CGImageRef bgimage = [bguiimage CGImage];
width = CGImageGetWidth(bgimage);
height = CGImageGetHeight(bgimage);

// Create a temporary texture data buffer
GLUbyte* data = (GLubyte *) malloc(width * height * 4);
assert(data);

// Draw image to buffer
CGContextRef ctx = CGBitmapContextCreate(data, width, height, 8, width * 4, CGImageGetColorSpace(image), kCGImageAlphaPremultipliedLast);
assert(ctx);

// Flip image upside-down because OpenGL coordinates differ
CGContextTranslateCTM(ctx, 0, height);
CGContextScaleCTM(ctx, 1.0, -1.0);

CGContextDrawImage(ctx, CGRectMake(0, 0, (CGFloat)width, (CGFloat)height), bgimage);

CGImageRef ballimage = [balluiimage CGImage];
bwidth = CGImageGetWidth(ballimage);
bheight = CGImageGetHeight(ballimage);

float x = (width - bwidth) / 2.0;
float y = (height - bheight) / 2.0;
CGContextDrawImage(ctx, CGRectMake(x, y, (CGFloat)bwidth, (CGFloat)bheight), ballimage);

CGContextRelease(ctx);
tequilatango
Thanks for this suggestion. Does this preserve the resolution/pixels of the original images or do they end up having the same size as the views that hold them?
RexOnRoids
It preserves the resolution, because you draw the original image.
tequilatango
+1  A: 

This takes any view and makes a UIImage out of it. Any view and it's subviews will be "flattened" into a UIImage that you can display or save to disk.

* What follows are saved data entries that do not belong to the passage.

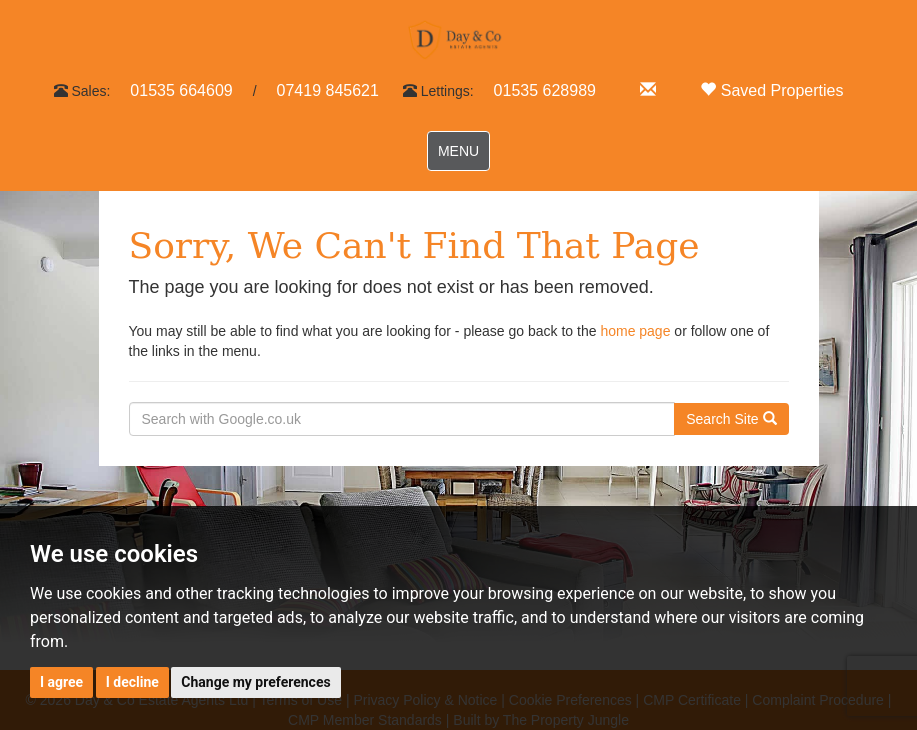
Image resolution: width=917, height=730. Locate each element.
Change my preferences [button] (255, 682)
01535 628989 (545, 90)
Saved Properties (771, 90)
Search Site (731, 419)
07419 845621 (328, 90)
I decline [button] (132, 682)
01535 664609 (181, 90)
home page (635, 331)
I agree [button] (61, 682)
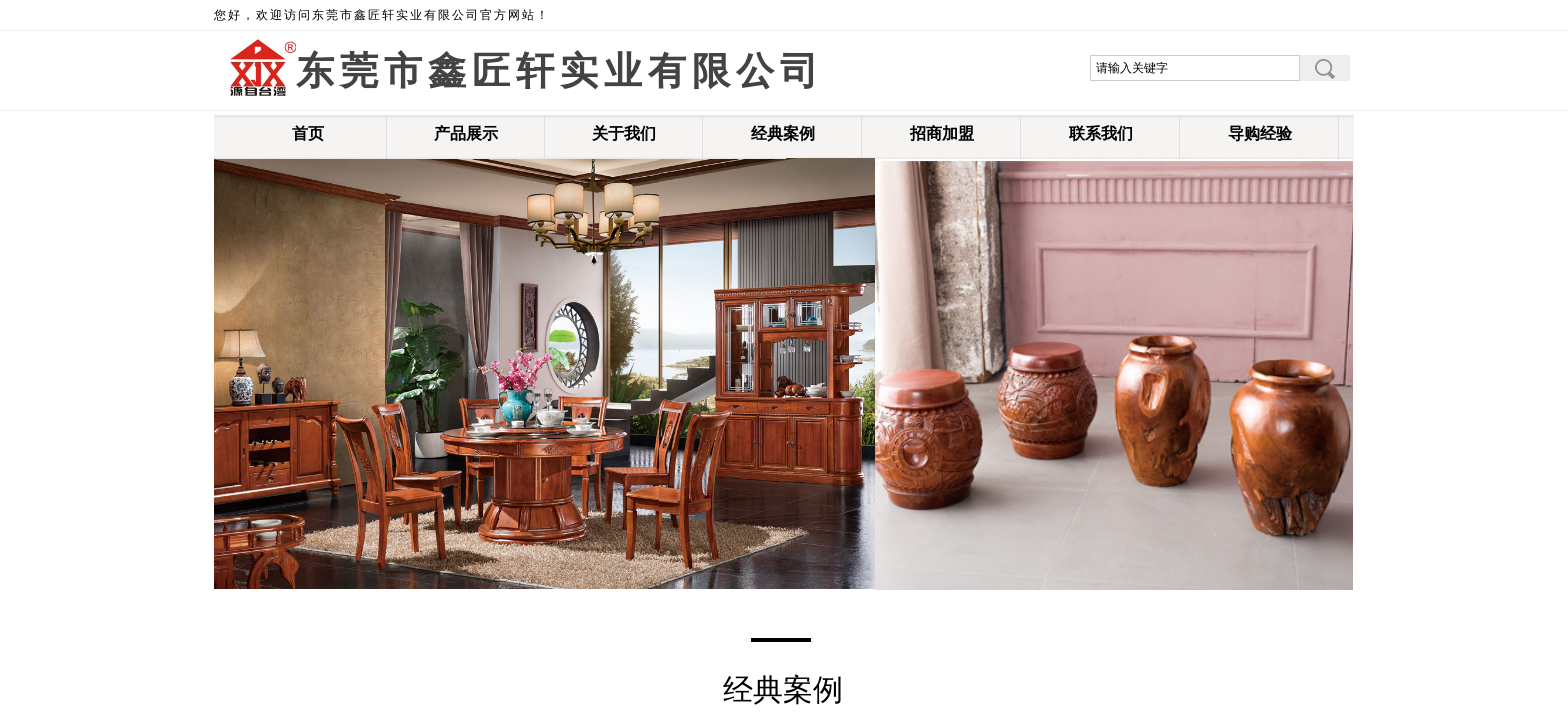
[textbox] (1195, 68)
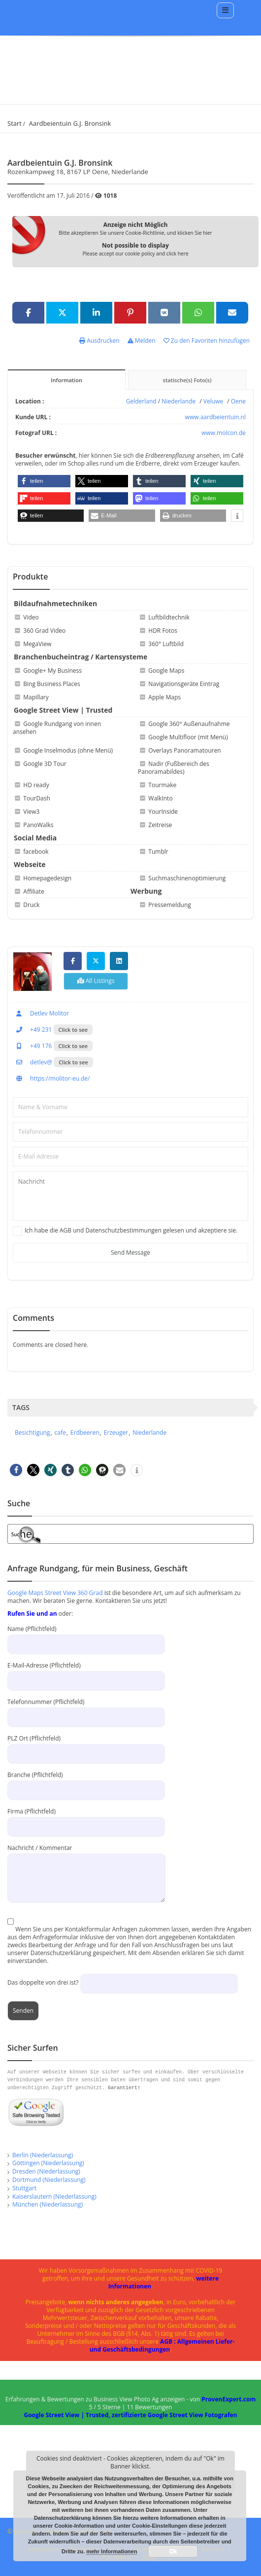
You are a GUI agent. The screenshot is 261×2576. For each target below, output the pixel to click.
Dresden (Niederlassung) (46, 2171)
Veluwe (213, 401)
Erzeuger (116, 1432)
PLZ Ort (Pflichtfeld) (86, 1746)
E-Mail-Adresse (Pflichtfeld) (86, 1673)
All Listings (96, 981)
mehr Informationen (111, 2551)
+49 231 (32, 1029)
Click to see (73, 1029)
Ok (173, 2551)
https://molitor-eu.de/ (51, 1078)
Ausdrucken (99, 340)
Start (14, 123)
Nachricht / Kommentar (86, 1862)
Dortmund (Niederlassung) (49, 2180)
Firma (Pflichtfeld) (86, 1819)
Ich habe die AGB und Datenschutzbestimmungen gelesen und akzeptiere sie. (131, 1230)
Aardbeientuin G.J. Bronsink (70, 123)
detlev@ (32, 1062)
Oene (238, 401)
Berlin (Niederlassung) (42, 2155)
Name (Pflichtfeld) (86, 1636)
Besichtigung (32, 1432)
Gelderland (141, 401)
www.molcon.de (223, 433)
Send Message (130, 1252)
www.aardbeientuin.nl (215, 417)
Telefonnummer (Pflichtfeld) (86, 1709)
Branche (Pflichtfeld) (86, 1782)
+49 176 (32, 1046)
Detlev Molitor (41, 1013)
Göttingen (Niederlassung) (48, 2163)
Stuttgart (24, 2188)
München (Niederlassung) (47, 2204)
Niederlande (179, 401)
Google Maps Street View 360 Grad (55, 1593)
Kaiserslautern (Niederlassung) (54, 2196)
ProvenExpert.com (228, 2399)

  - (UIImage*)imageFromView{

    UIImage *image;

    UIGraphicsBeginImageContext(self.view.bounds.size);
    [self.view.layer renderInContext:UIGraphicsGetCurrentContext()];
    image = UIGraphicsGetImageFromCurrentImageContext();
    UIGraphicsEndImageContext();

    return image;

}
Corey Floyd
By the way, Corey, is there a way to do this (your above code) while preserving the image resolution of the view that is the base layer (self.view.layer in your code)? I have a photo sized 1200 x 1600 but after the processing (using your code) the resulting image has the pixel size of the UIImageView that was its container (320 x 427).
RexOnRoids
I can't say for sure, but the tactic used by tequilatango appears to accomplish this. The method I use will only capture what is on screen at the screens resolution. It is quick and dirty, but works. If you need better results, you'll need to draw the image into the buffer as he illustrated. Of course, since this is the iPhone, if there is a way for you to decrease the size of your images without affecting UX then you may want to consider it for memory/performance reasons.